All on one page would be the goal, although additional pages are often necessary for required prescription drug information, secondary instructions, information or referrals. In this situation, it is best if the primary basics can be kept on a single first page. I believe if written instruction would follow this model, the instructions that we deem most important would be more likely to be read and followed. 


The patient is SATISFIED (to a reasonable extent given the scenario)

I add this just as a reminder that the final goal is to discharge a patient who is satisfied and feels positive about the interaction with the physician. A patient who leaves feeling positive is much more likely to be compliant, less likely to blame bad outcomes on the provider and therefore presents much lower risk to all involved. 

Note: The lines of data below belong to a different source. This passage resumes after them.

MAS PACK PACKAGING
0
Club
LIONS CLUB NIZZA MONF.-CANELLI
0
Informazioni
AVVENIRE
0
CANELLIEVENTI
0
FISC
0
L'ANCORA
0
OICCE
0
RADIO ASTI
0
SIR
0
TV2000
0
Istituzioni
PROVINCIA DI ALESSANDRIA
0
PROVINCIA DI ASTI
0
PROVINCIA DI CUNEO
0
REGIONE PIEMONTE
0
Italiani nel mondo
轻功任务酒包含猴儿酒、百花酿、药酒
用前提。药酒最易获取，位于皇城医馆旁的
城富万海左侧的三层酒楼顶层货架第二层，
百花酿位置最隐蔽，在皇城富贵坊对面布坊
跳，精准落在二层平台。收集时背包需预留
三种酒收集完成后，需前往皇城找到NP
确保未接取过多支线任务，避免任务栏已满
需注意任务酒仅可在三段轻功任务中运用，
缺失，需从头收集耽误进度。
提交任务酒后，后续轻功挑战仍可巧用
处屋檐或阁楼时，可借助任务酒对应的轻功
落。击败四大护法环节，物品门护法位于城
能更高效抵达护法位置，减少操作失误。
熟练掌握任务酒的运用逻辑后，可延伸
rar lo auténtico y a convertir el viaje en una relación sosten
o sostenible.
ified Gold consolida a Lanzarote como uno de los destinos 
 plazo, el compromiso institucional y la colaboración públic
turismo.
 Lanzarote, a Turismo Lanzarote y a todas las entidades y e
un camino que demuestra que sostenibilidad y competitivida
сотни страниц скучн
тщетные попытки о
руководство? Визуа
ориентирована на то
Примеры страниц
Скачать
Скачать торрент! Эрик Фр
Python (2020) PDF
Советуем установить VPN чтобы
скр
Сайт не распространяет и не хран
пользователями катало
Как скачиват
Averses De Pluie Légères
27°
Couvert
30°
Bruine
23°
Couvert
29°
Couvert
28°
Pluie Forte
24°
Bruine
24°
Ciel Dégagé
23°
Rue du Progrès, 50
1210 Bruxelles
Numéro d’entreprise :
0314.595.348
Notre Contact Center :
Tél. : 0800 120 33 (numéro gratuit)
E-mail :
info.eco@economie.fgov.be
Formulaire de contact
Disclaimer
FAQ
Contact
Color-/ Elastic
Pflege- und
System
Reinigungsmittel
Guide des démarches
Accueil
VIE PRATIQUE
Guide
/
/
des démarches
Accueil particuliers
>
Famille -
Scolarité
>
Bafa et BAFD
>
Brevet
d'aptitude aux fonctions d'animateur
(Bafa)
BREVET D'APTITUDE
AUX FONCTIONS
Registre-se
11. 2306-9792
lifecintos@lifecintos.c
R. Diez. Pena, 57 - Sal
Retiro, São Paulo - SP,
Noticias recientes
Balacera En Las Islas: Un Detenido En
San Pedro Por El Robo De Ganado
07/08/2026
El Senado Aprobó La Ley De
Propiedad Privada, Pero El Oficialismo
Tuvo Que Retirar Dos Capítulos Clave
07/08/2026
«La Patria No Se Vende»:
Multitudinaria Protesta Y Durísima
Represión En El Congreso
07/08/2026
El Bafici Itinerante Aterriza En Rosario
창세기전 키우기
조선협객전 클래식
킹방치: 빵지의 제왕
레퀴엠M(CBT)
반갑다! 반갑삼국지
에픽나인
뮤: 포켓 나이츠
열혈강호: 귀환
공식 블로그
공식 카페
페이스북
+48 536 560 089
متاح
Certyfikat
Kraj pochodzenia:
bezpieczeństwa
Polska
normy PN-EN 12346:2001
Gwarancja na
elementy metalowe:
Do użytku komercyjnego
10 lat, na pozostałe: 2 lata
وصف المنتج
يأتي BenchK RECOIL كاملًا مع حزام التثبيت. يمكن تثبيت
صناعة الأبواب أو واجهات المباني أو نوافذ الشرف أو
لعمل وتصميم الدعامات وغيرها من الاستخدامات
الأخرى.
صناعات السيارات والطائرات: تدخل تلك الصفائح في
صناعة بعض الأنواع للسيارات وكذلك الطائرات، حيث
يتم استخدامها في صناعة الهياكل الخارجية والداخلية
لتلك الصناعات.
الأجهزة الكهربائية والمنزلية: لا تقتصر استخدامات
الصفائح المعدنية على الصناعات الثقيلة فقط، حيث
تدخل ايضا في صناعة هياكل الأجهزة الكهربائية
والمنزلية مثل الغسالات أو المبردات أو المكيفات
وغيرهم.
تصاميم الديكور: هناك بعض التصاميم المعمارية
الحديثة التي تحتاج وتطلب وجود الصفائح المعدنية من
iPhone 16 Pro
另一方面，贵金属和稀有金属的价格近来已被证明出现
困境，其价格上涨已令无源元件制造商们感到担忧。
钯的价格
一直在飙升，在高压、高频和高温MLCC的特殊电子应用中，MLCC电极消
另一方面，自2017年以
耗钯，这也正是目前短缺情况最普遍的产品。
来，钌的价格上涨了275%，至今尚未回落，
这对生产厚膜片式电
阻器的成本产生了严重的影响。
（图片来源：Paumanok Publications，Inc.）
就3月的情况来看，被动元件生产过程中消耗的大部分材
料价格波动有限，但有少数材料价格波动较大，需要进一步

The physicians final face-to-face encounter with the patient is the last chance to make everything right. Time spent here will be well rewarded. The busy milieu of the ED, delays in treatment/testing/reporting, and prioritized care to more serious patients, may all have caused the physician-patient relationship to be strained. The physician should summarize the entire visit for the patient and provide appropriate patient education.  Done properly, this becomes the perfect platform to display the care, compassion and supportive advocacy role of the physician. Good medical care is imperative, unfortunately few patients have the ability to judge the true quality of care provided. Managing risk therefore involves assuring BOTH good quality care and a good perception of the physician providing care.